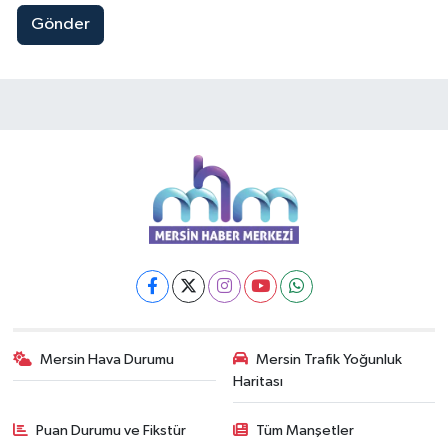
Gönder
Mersin Hava Durumu
Mersin Trafik Yoğunluk
Haritası
Puan Durumu ve Fikstür
Tüm Manşetler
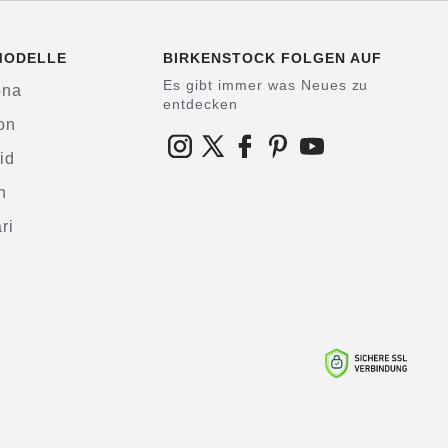
MODELLE
BIRKENSTOCK FOLGEN AUF
Es gibt immer was Neues zu
ona
entdecken
on
id
h
ri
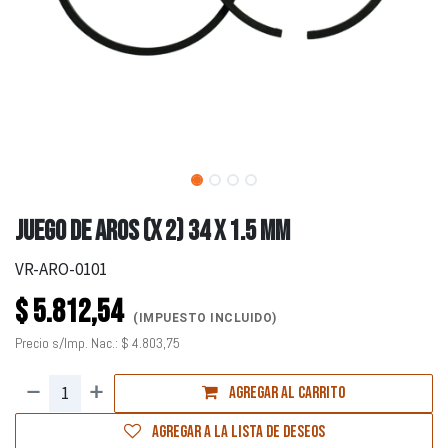
JUEGO DE AROS (X 2) 34 X 1.5 MM
VR-ARO-0101
$
5.812,54
(IMPUESTO INCLUIDO)
Precio s/Imp. Nac.:
$
4.803,75
Agregar al carrito
Agregar a la lista de deseos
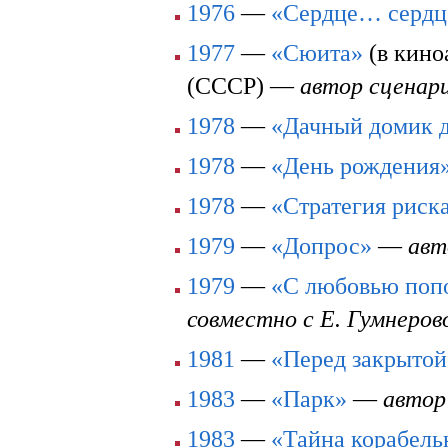
1976
—
«Сердце… сердц
1977
—
«Сюита»
(в кино
(СССР) —
автор сценари
1978
—
«Дачный домик д
1978
—
«День рождения
1978
—
«Стратегия риск
1979
—
«Допрос»
—
авт
1979
—
«С любовью поп
совместно с Е. Гумнеров
1981
—
«Перед закрытой
1983
—
«Парк»
—
автор
1983
—
«Тайна корабель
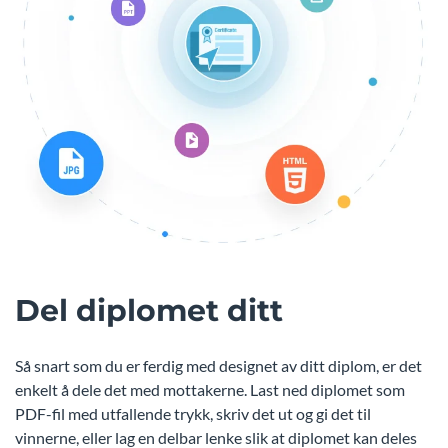
Del diplomet ditt
Så snart som du er ferdig med designet av ditt diplom, er det
enkelt å dele det med mottakerne. Last ned diplomet som
PDF-fil med utfallende trykk, skriv det ut og gi det til
vinnerne, eller lag en delbar lenke slik at diplomet kan deles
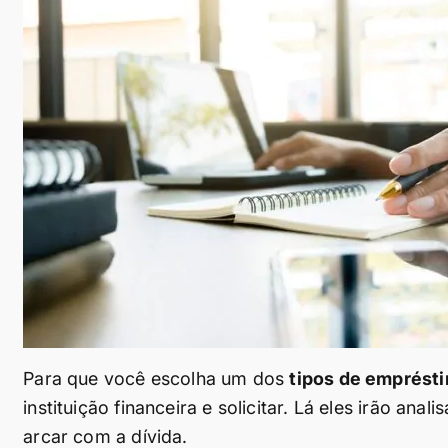
Para que você escolha um dos
tipos de emprésti
instituição financeira e solicitar. Lá eles irão ana
arcar com a dívida.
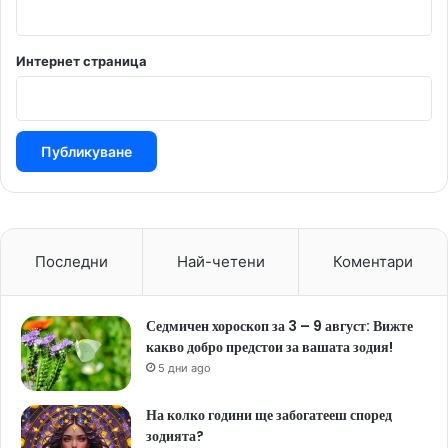
Интернет страница
Последни
Най-четени
Коментари
Седмичен хороскоп за 3 – 9 август: Вижте
какво добро предстои за вашата зодия!
5 дни ago
На колко години ще забогатееш според
зодията?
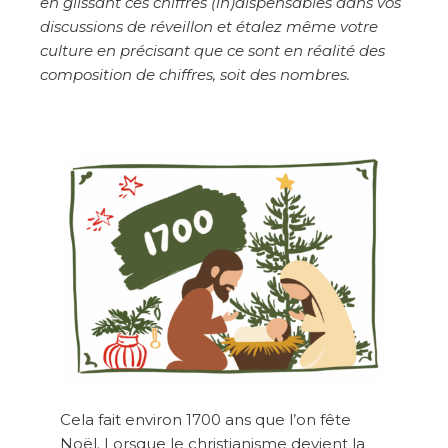
en glissant ces chiffres (in)dispensables
dans vos
discussions de réveillon et étalez même votre
culture en précisant que ce sont en réalité des
composition de chiffres, soit des nombres.
Cela fait environ 1700 ans que l’on fête
Noël. Lorsque le christianisme devient la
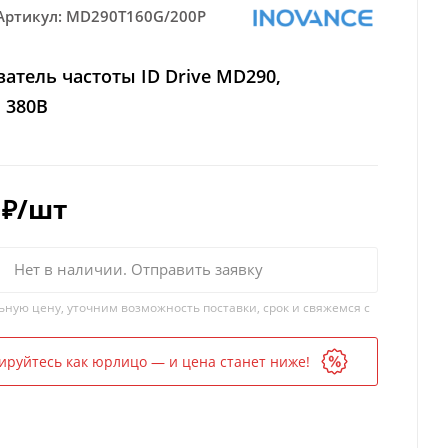
Артикул:
MD290T160G/200P
атель частоты ID Drive MD290,
, 380В
₽
/шт
Нет в наличии. Отправить заявку
ьную цену, уточним возможность поставки, срок и свяжемся с
ируйтесь как юрлицо — и цена станет ниже!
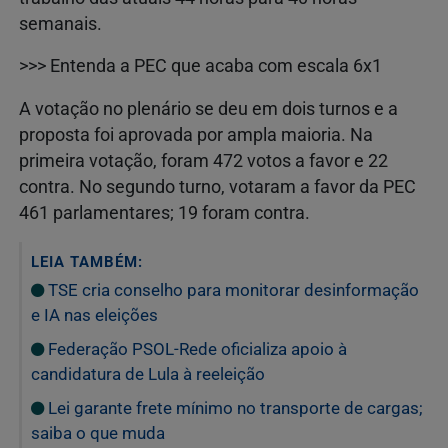
semanais.
>>> Entenda a PEC que acaba com escala 6x1
A votação no plenário se deu em dois turnos e a
proposta foi aprovada por ampla maioria. Na
primeira votação, foram 472 votos a favor e 22
contra. No segundo turno, votaram a favor da PEC
461 parlamentares; 19 foram contra.
LEIA TAMBÉM:
TSE cria conselho para monitorar desinformação
e IA nas eleições
Federação PSOL-Rede oficializa apoio à
candidatura de Lula à reeleição
Lei garante frete mínimo no transporte de cargas;
saiba o que muda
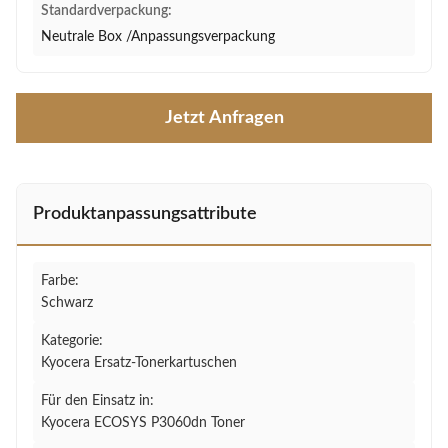
Standardverpackung:
Neutrale Box /Anpassungsverpackung
Jetzt Anfragen
Produktanpassungsattribute
Farbe:
Schwarz
Kategorie:
Kyocera Ersatz-Tonerkartuschen
Für den Einsatz in:
Kyocera ECOSYS P3060dn Toner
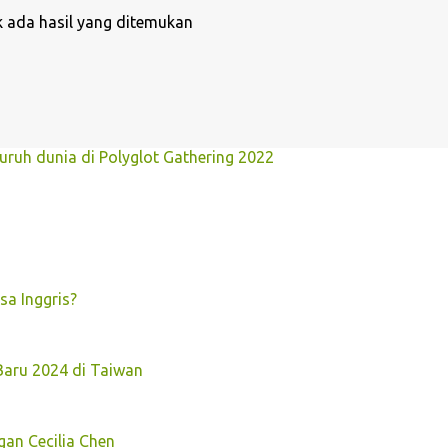
 ada hasil yang ditemukan
uruh dunia di Polyglot Gathering 2022
sa Inggris?
aru 2024 di Taiwan
an Cecilia Chen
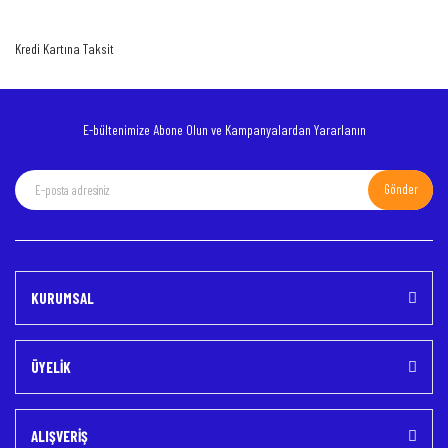
Ürün fiyatı diğer sitelerden daha pahalı.
Kredi Kartına Taksit
Bu ürüne benzer farklı alternatifler olmalı.
E-bültenimize Abone Olun ve Kampanyalardan Yararlanın
Gönder
Gönder
KURUMSAL
ÜYELİK
ALIŞVERİŞ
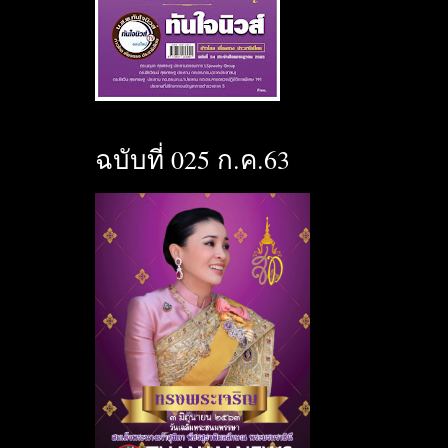
ฉบับที่ 025 ก.ค.63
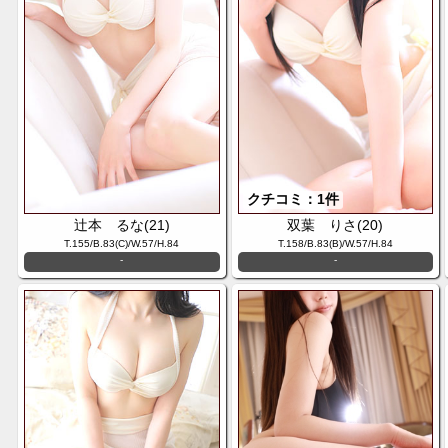
クチコミ：1件
辻本 るな(21)
双葉 りさ(20)
T.155/B.83(C)/W.57/H.84
T.158/B.83(B)/W.57/H.84
-
-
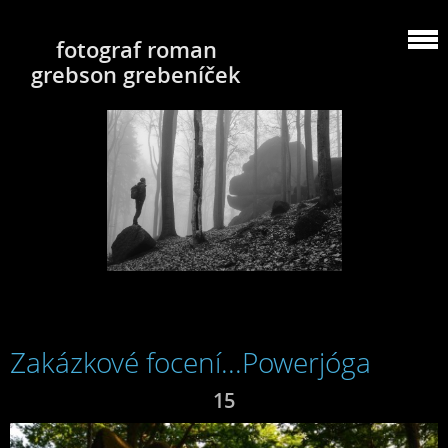
fotograf roman
grebson grebeníček
Zakázkové focení...Powerjóga
15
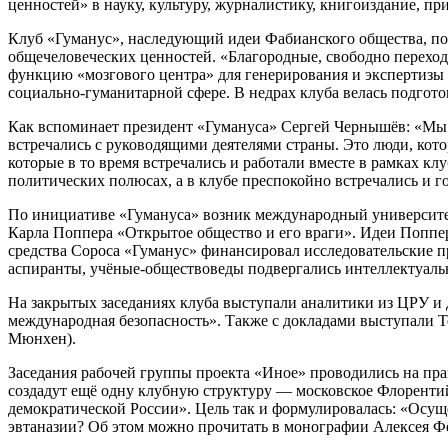
ценностей» в науку, культуру, журналистику, книгоиздание, пр
Клуб «Гуманус», наследующий идеи Фабианского общества, по
общечеловеческих ценностей. «Благородные, свободно перехо
функцию «мозгового центра» для генерирования и экспертизы
социально-гуманитарной сфере. В недрах клуба велась подгото
Как вспоминает президент «Гумануса» Сергей Чернышёв: «Мы в
встречались с руководящими деятелями страны. Это люди, кот
которые в то время встречались и работали вместе в рамках кл
политических полюсах, а в клубе преспокойно встречались и г
По инициативе «Гумануса» возник международный университе
Карла Поппера «Открытое общество и его враги». Идеи Поппер
средства Сороса «Гуманус» финансировал исследовательские 
аспиранты, учёные-обществоведы подвергались интеллектуальн
На закрытых заседаниях клуба выступали аналитики из ЦРУ и
международная безопасность». Также с докладами выступали Т
Мюнхен).
Заседания рабочей группы проекта «Иное» проводились на пра
создадут ещё одну клубную структуру — московское Флоренти
демократической России». Цель так и формулировалась: «Осущ
эвтаназии? Об этом можно прочитать в монографии Алексея Ф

--------------------------------------------------

#### Task details:
Copy the preceding data in full and word for word, dropping its pictures.

#### Exercise solution:
Gönder
Mersin Hava Durumu
Mersin Trafik Yoğunluk
Haritası
Puan Durumu ve Fikstür
Tüm Manşetler
MODELLE
BIRKENSTOCK FOLGEN AUF
Es gibt immer was Neues zu
ona
entdecken
on
id
h
ri
JUEGO DE AROS (X 2) 34 X 1.5 MM
VR-ARO-0101
$
5.812,54
(IMPUESTO INCLUIDO)
Precio s/Imp. Nac.:
$
4.803,75
Agregar al carrito
Agregar a la lista de deseos
1976
—
«Сердце… сердц
1977
—
«Сюита»
(в кино
(СССР) —
автор сценари
1978
—
«Дачный домик д
1978
—
«День рождения
1978
—
«Стратегия риск
1979
—
«Допрос»
—
авт
1979
—
«С любовью поп
совместно с Е. Гумнеров
1981
—
«Перед закрытой
1983
—
«Парк»
—
автор
1983
—
«Тайна корабель
Del diplomet ditt
Så snart som du er ferdig med designet av ditt diplom, er det
enkelt å dele det med mottakerne. Last ned diplomet som
PDF-fil med utfallende trykk, skriv det ut og gi det til
vinnerne, eller lag en delbar lenke slik at diplomet kan deles
Para que você escolha um dos
tipos de emprésti
instituição financeira e solicitar. Lá eles irão ana
arcar com a dívida.
Интернет страница
Последни
Най-четени
Коментари
Седмичен хороскоп за 3 – 9 август: Вижте
какво добро предстои за вашата зодия!
5 дни ago
На колко години ще забогатееш според
зодията?
en glissant ces chiffres (in)dispensables
dans vos
discussions de réveillon et étalez même votre
culture en précisant que ce sont en réalité des
composition de chiffres, soit des nombres.
Cela fait environ 1700 ans que l’on fête
Noël. Lorsque le christianisme devient la
Артикул:
MD290T160G/200P
атель частоты ID Drive MD290,
, 380В
₽
/шт
Нет в наличии. Отправить заявку
ьную цену, уточним возможность поставки, срок и свяжемся с
ируйтесь как юрлицо — и цена станет ниже!
semanais.
>>> Entenda a PEC que acaba com escala 6x1
A votação no plenário se deu em dois turnos e a
proposta foi aprovada por ampla maioria. Na
primeira votação, foram 472 votos a favor e 22
contra. No segundo turno, votaram a favor da PEC
461 parlamentares; 19 foram contra.
LEIA TAMBÉM:
TSE cria conselho para monitorar desinformação
e IA nas eleições
Federação PSOL-Rede oficializa apoio à
candidatura de Lula à reeleição
Lei garante frete mínimo no transporte de cargas;
saiba o que muda
Standardverpackung:
Neutrale Box /Anpassungsverpackung
Jetzt Anfragen
Produktanpassungsattribute
Farbe:
Schwarz
Kategorie:
Kyocera Ersatz-Tonerkartuschen
Für den Einsatz in:
Kyocera ECOSYS P3060dn Toner
 ada hasil yang ditemukan
uruh dunia di Polyglot Gathering 2022
sa Inggris?
aru 2024 di Taiwan
an Cecilia Chen
Ürün fiyatı diğer sitelerden daha pahalı.
Kredi Kartına Taksit
Bu ürüne benzer farklı alternatifler olmalı.
E-bültenimize Abone Olun ve Kampanyalardan Yararlanın
Gönder
Gönder
KURUMSAL
ÜYELİK
ALIŞVERİŞ
ฉบับที่ 025 ก.ค.63
クチコミ：1件
辻本 るな(21)
双葉 りさ(20)
T.155/B.83(C)/W.57/H.84
T.158/B.83(B)/W.57/H.84
-
-
fotograf roman
grebson grebeníček
Zakázkové focení...Powerjóga
15
ценностей» в науку, культуру, журналистику, книгоиздание, пр
Клуб «Гуманус», наследующий идеи Фабианского общества, по
общечеловеческих ценностей. «Благородные, свободно перехо
функцию «мозгового центра» для генерирования и экспертизы
социально-гуманитарной сфере. В недрах клуба велась подгото
Как вспоминает президент «Гумануса» Сергей Чернышёв: «Мы в
встречались с руководящими деятелями страны. Это люди, кот
которые в то время встречались и работали вместе в рамках кл
политических полюсах, а в клубе преспокойно встречались и г
По инициативе «Гумануса» возник международный университе
Карла Поппера «Открытое общество и его враги». Идеи Поппер
средства Сороса «Гуманус» финансировал исследовательские 
аспиранты, учёные-обществоведы подвергались интеллектуальн
На закрытых заседаниях клуба выступали аналитики из ЦРУ и
международная безопасность». Также с докладами выступали Т
Мюнхен).
Заседания рабочей группы проекта «Иное» проводились на пра
создадут ещё одну клубную структуру — московское Флоренти
демократической России». Цель так и формулировалась: «Осущ
эвтаназии? Об этом можно прочитать в монографии Алексея Ф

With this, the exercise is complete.